In this fifth installment of our continuing series examining reconstruction cost increases during the 2012–2016 housing recovery, we take a closer look at trends in the South. This region experienced the nation’s slowest rate of cost increases—with one very notable outlier.
Washington, D.C.—moving fast in the slow-growing South
Coming in at an average annual rate of 2.6 percent, the South ranked lowest overall in the nation in reconstruction cost increases during the years spanning 2012–2016. But then it grew faster in terms of material composite costs in 2016.
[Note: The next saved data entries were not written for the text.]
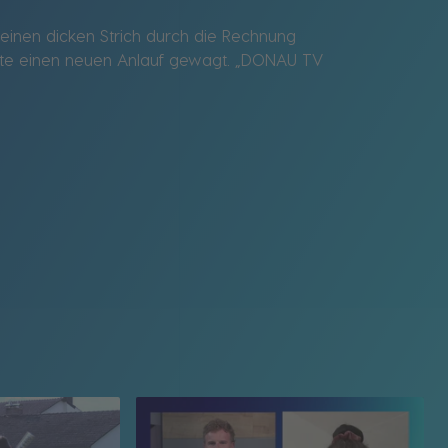
inen dicken Strich durch die Rechnung
ute einen neuen Anlauf gewagt. „DONAU TV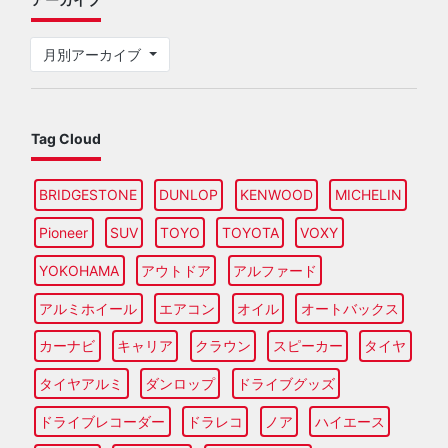
月別アーカイブ
Tag Cloud
BRIDGESTONE
DUNLOP
KENWOOD
MICHELIN
Pioneer
SUV
TOYO
TOYOTA
VOXY
YOKOHAMA
アウトドア
アルファード
アルミホイール
エアコン
オイル
オートバックス
カーナビ
キャリア
クラウン
スピーカー
タイヤ
タイヤアルミ
ダンロップ
ドライブグッズ
ドライブレコーダー
ドラレコ
ノア
ハイエース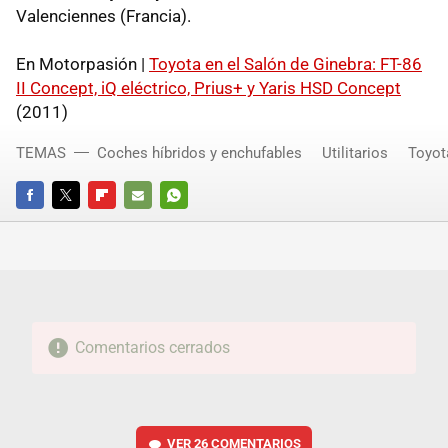
Valenciennes (Francia).
En Motorpasión |
Toyota en el Salón de Ginebra: FT-86
II Concept, iQ eléctrico, Prius+ y Yaris
HSD
Concept
(2011)
TEMAS
Coches híbridos y enchufables
Utilitarios
Toyot
FACEBOOK
TWITTER
FLIPBOARD
E-
WHATSAPP
MAIL
Comentarios cerrados
VER
26 COMENTARIOS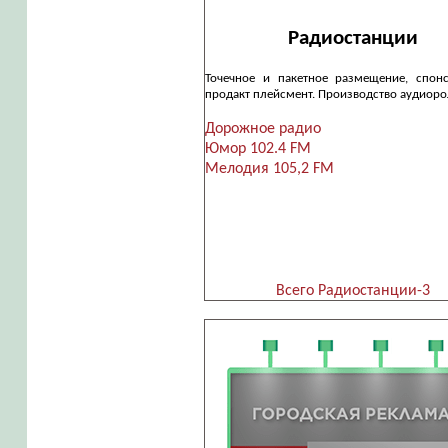
Радиостанции
Точечное и пакетное размещение, спон
продакт плейсмент. Производство аудиоро
Дорожное радио
Юмор 102.4 FM
Мелодия 105,2 FM
Всего Радиостанции-3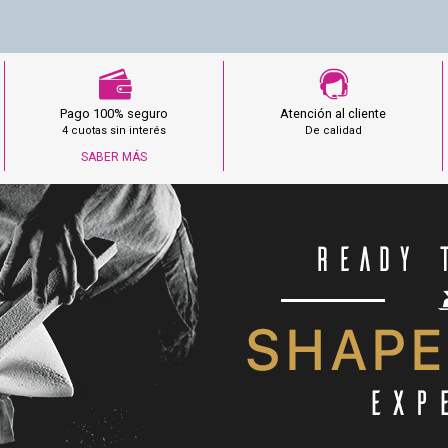
Pago 100% seguro
Atención al cliente
4 cuotas sin interés
De calidad
SABER MÁS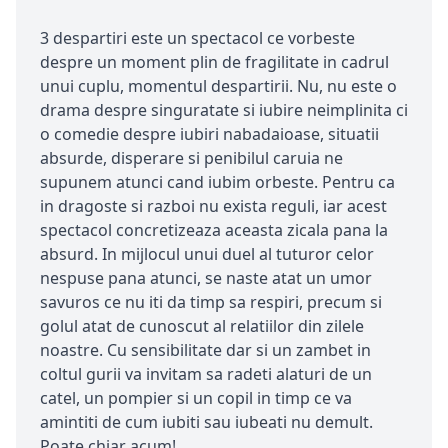
3 despartiri este un spectacol ce vorbeste
despre un moment plin de fragilitate in cadrul
unui cuplu, momentul despartirii. Nu, nu este o
drama despre singuratate si iubire neimplinita ci
o comedie despre iubiri nabadaioase, situatii
absurde, disperare si penibilul caruia ne
supunem atunci cand iubim orbeste. Pentru ca
in dragoste si razboi nu exista reguli, iar acest
spectacol concretizeaza aceasta zicala pana la
absurd. In mijlocul unui duel al tuturor celor
nespuse pana atunci, se naste atat un umor
savuros ce nu iti da timp sa respiri, precum si
golul atat de cunoscut al relatiilor din zilele
noastre. Cu sensibilitate dar si un zambet in
coltul gurii va invitam sa radeti alaturi de un
catel, un pompier si un copil in timp ce va
amintiti de cum iubiti sau iubeati nu demult.
Poate chiar acum!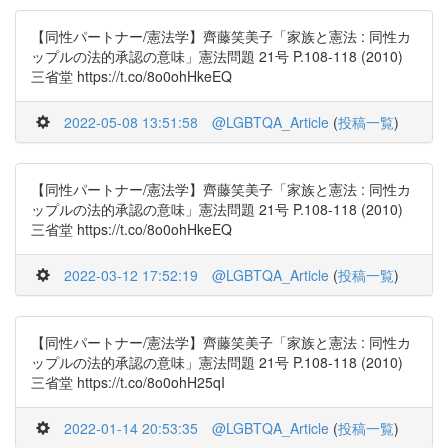
【同性パートナー/憲法学】齊藤笑美子「家族と憲法 : 同性カ
ップルの法的承認の意味」憲法問題 21号 P.108-118 (2010)
三省堂 https://t.co/8o0ohHkeEQ
2022-05-08 13:51:58
@LGBTQA_Article
(
投稿一覧
)
【同性パートナー/憲法学】齊藤笑美子「家族と憲法 : 同性カ
ップルの法的承認の意味」憲法問題 21号 P.108-118 (2010)
三省堂 https://t.co/8o0ohHkeEQ
2022-03-12 17:52:19
@LGBTQA_Article
(
投稿一覧
)
【同性パートナー/憲法学】齊藤笑美子「家族と憲法 : 同性カ
ップルの法的承認の意味」憲法問題 21号 P.108-118 (2010)
三省堂 https://t.co/8o0ohH25qI
2022-01-14 20:53:35
@LGBTQA_Article
(
投稿一覧
)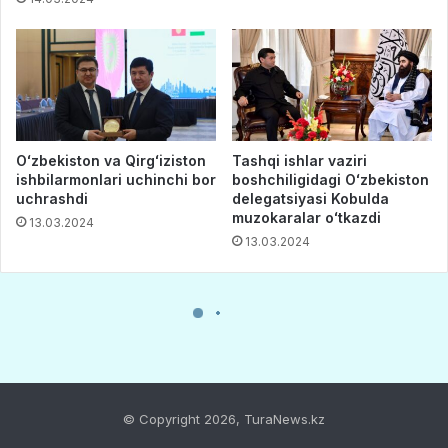
© Copyright 2026, TuraNews.kz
South Atlantic, East South Central, and West South Central states
The South is divided into three subregions: South Atlantic (District of Columbia, Delaware, Maryland, Virginia, North Carolina, South Carolina, Georgia, and Florida); East South Central (Kentucky, Tennessee, Mississippi, and Alabama); and West South Central (Arkansas, Louisiana, Oklahoma, and Texas). Within this region and in the United States overall, Washington, D.C., led in reconstruction cost increases over the five-year period, at 4.3 percent. Indeed, during the period, the U.S. capital had the distinction of holding the record for highest reconstruction cost growth in the nation.
In the East South Central subregion, Kentucky and Tennessee grew at 2.6 percent, while Mississippi and Alabama grew at a 2 percent average annual growth rate. In the South Atlantic subregion, Maryland and Delaware grew at an average annual rate of 3.2 percent. Virginia, South Carolina, and Georgia recorded an average annual growth rate of 2.7 percent. North Carolina grew at 2 percent. Florida experienced a 1.8 percent average annual increase, which was the lowest growth rate in the nation. Meanwhile, the West South Central subregion underwent minimal change during the period.
D.C. remains an anomaly
In real estate, it’s all about location. And the location of Washington, D.C., at the nation’s political epicenter makes living there expensive. In fact, recent news headlines suggest that D.C. has some of the priciest residential real estate in the country. As a result, there’s a perpetual need for housing, and this need—coupled with an increase in construction activity to meet market demand—continues to drive reconstruction cost growth in the capital city.
The data used for this analysis comes from Verisk’s 360Value® database, which is compiled by Xactware. Xactware uses a research process that tracks costs from tens of thousands of contractors and claims adjusters, extensive material and labor cost surveys, and an analysis of more than 5 million actual damage repair estimates for claims each year.